TASK TO COMPLETE
Set out exactly, line by line, the stretch of data below that begins at the line containing "после оплаты. Не" and ends at the line containing "Обновления и повторное", with both ends kept.

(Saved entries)
◆ ◆ ◆

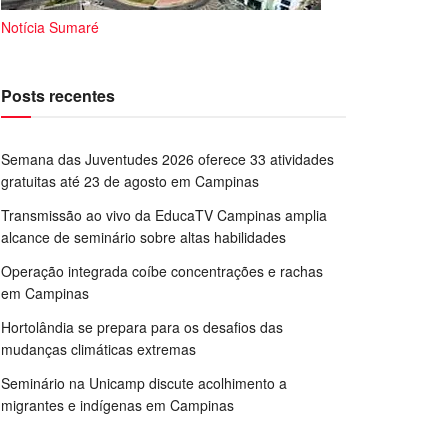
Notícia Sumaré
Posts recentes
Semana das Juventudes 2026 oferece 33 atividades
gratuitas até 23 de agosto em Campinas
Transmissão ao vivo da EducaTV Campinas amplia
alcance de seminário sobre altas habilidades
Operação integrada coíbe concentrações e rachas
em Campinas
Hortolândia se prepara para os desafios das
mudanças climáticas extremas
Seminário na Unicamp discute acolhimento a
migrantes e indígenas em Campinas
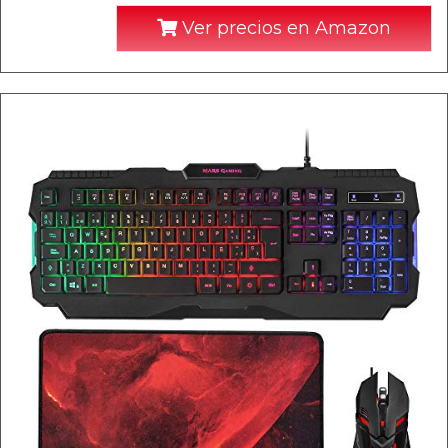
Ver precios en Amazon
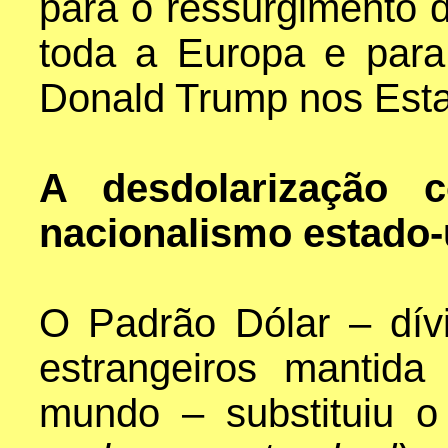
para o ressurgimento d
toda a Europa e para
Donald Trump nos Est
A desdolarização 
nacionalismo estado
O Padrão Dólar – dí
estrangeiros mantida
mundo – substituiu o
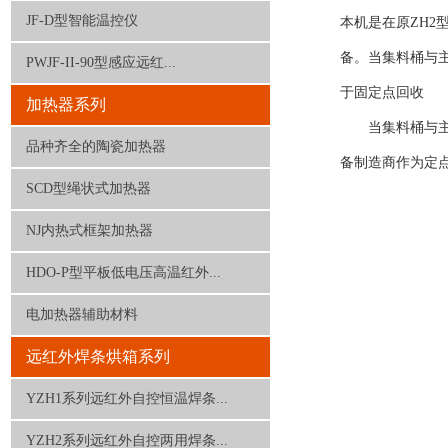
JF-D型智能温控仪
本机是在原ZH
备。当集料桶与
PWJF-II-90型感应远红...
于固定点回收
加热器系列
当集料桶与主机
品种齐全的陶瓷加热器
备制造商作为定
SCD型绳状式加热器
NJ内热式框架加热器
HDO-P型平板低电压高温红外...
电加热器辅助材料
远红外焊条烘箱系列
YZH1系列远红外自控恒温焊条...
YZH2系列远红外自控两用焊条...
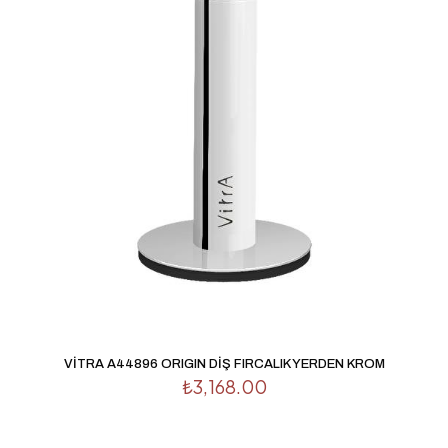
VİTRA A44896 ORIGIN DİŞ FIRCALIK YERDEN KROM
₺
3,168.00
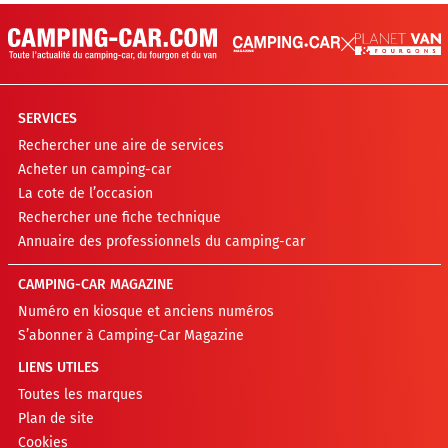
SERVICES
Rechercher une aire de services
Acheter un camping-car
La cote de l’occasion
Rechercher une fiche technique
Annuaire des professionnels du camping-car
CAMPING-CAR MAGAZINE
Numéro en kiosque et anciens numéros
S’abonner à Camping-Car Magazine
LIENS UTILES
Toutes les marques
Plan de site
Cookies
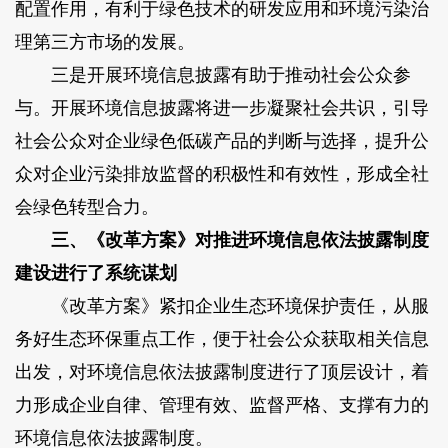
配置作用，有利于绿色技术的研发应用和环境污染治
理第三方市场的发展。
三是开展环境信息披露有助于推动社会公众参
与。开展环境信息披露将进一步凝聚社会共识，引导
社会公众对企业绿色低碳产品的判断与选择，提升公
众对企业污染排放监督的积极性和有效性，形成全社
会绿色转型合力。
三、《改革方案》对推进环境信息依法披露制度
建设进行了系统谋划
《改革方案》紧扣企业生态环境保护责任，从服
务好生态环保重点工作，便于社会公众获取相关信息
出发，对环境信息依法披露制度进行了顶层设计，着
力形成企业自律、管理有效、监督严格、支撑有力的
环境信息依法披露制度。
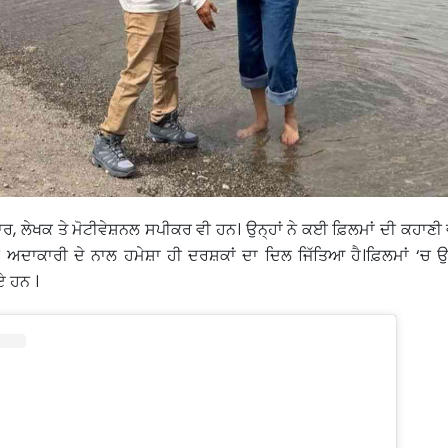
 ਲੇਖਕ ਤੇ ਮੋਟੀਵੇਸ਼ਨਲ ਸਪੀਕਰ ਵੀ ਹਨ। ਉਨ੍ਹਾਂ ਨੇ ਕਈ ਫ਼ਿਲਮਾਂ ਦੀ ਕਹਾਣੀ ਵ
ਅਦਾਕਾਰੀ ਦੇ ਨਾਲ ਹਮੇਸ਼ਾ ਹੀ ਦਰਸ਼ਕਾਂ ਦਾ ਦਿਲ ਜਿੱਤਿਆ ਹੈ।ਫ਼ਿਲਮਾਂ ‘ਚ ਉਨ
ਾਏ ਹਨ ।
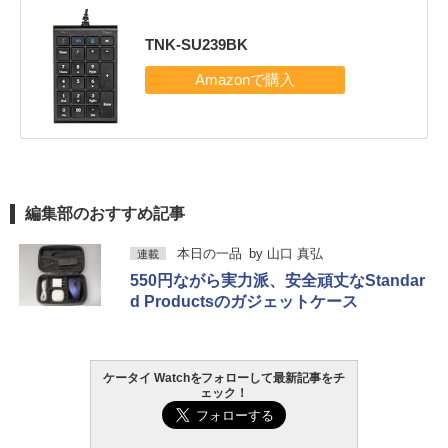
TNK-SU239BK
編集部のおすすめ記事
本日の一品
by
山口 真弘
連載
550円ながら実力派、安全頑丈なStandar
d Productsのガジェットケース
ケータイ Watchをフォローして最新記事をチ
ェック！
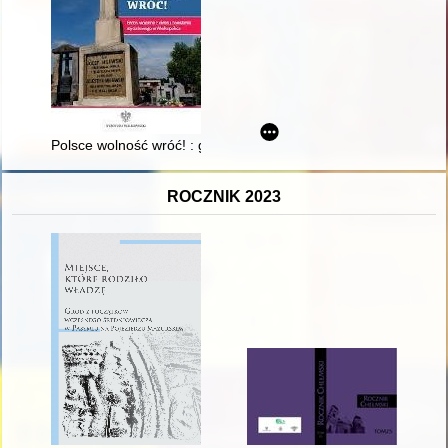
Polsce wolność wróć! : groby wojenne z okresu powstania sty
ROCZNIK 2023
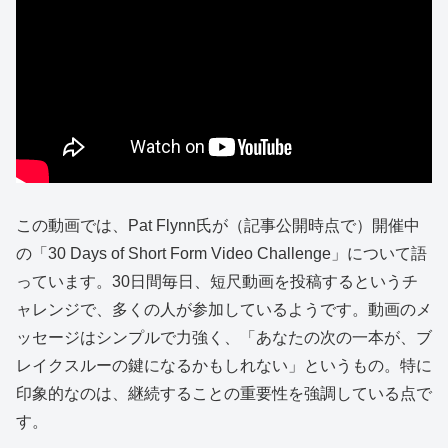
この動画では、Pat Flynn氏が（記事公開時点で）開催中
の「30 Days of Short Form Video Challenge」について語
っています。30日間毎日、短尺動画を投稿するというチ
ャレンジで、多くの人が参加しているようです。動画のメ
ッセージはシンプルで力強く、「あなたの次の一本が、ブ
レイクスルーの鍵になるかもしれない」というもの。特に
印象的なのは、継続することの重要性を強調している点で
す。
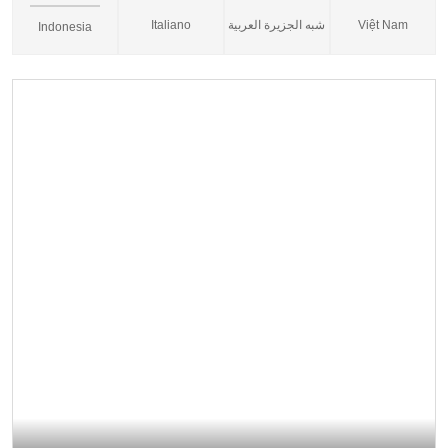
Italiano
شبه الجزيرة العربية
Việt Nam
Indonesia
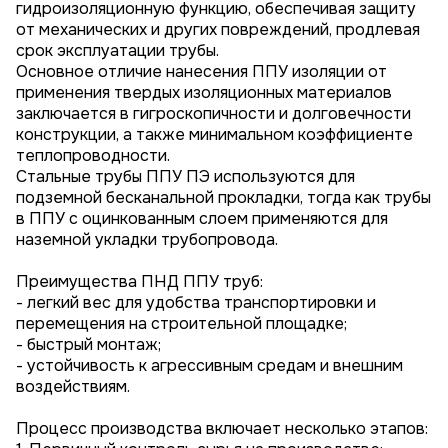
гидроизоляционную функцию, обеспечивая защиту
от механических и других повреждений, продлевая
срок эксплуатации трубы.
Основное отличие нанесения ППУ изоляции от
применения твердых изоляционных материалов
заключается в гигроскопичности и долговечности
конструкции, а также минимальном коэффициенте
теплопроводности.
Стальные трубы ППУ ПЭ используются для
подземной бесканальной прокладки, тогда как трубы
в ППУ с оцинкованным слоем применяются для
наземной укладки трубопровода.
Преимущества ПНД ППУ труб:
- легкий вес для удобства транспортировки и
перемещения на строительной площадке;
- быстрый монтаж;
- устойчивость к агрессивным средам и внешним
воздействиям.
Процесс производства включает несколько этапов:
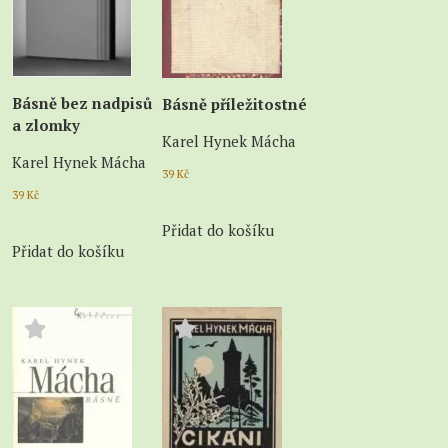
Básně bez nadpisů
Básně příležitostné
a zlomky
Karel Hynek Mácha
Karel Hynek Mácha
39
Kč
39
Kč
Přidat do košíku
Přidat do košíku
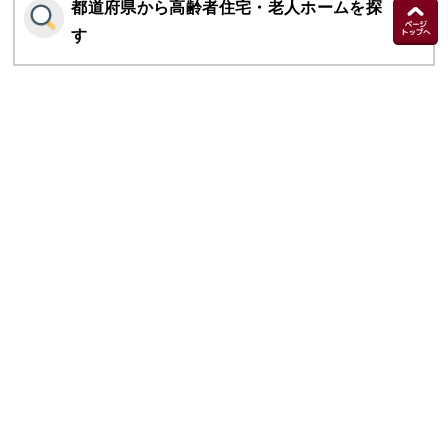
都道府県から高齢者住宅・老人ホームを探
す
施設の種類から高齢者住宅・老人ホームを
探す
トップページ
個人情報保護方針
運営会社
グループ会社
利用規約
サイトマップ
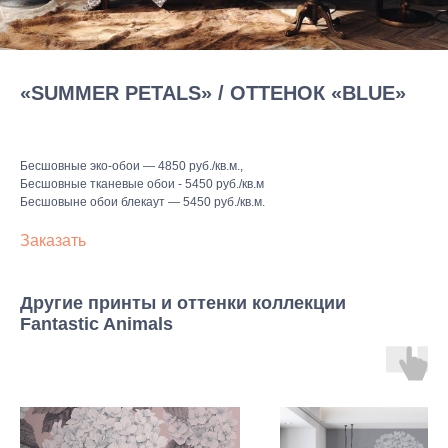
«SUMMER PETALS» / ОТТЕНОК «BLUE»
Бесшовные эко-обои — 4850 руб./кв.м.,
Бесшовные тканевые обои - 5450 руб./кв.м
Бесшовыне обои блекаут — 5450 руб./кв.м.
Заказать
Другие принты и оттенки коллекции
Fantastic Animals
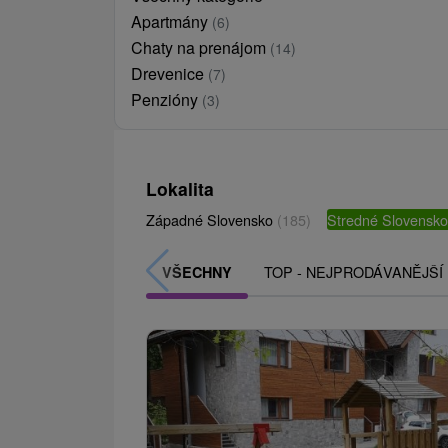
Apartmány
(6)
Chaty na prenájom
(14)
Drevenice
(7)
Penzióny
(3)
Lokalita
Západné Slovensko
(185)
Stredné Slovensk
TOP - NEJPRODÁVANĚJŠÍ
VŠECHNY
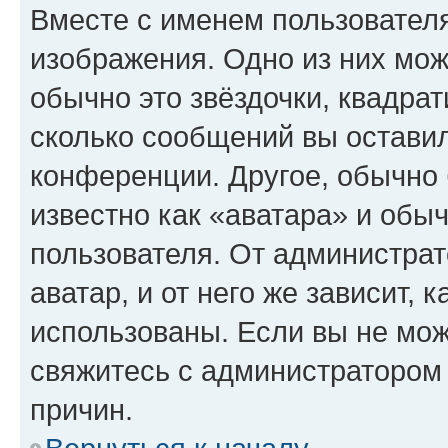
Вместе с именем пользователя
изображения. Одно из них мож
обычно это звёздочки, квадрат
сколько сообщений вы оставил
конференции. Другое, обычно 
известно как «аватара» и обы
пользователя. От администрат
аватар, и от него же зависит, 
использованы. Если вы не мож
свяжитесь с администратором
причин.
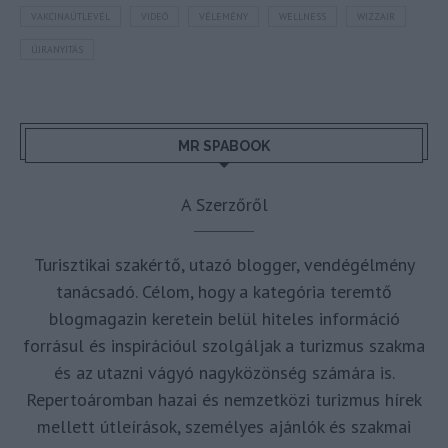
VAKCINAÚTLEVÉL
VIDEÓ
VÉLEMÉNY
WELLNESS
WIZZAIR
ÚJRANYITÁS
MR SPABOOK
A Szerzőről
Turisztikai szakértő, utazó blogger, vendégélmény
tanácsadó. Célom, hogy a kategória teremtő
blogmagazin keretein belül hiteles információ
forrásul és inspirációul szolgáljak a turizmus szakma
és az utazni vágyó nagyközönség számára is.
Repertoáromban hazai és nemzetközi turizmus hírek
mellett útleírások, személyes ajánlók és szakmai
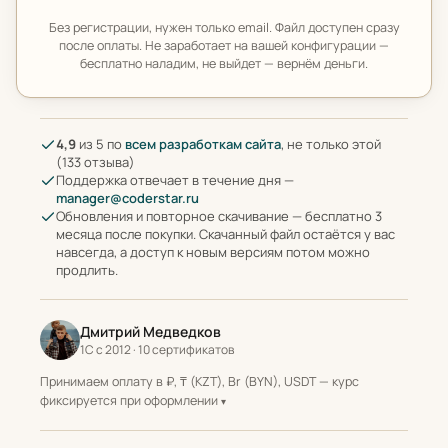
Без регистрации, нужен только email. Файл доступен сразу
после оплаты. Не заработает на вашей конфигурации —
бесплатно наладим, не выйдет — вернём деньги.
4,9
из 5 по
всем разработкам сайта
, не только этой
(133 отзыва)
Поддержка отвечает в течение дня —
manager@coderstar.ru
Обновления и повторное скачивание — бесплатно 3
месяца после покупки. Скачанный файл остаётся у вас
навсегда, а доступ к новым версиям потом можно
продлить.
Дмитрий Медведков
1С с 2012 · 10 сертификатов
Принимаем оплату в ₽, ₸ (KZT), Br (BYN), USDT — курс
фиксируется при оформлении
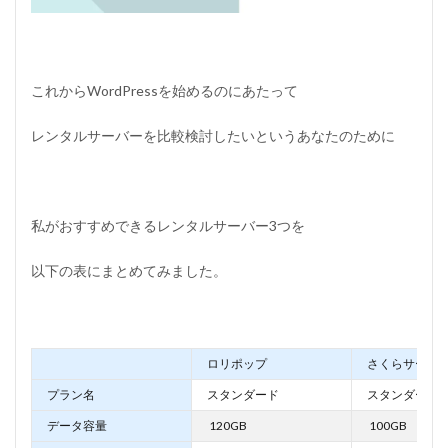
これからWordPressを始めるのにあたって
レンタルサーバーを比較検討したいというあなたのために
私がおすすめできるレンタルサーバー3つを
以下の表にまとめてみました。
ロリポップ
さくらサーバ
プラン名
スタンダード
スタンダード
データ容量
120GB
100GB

◆ ◆ ◆

ANSWER TO THIS EXERCISE
после оплаты. Не заработает на вашей конфигурации —
бесплатно наладим, не выйдет — вернём деньги.
4,9
из 5 по
всем разработкам сайта
, не только этой
(133 отзыва)
Поддержка отвечает в течение дня —
manager@coderstar.ru
Обновления и повторное скачивание — бесплатно 3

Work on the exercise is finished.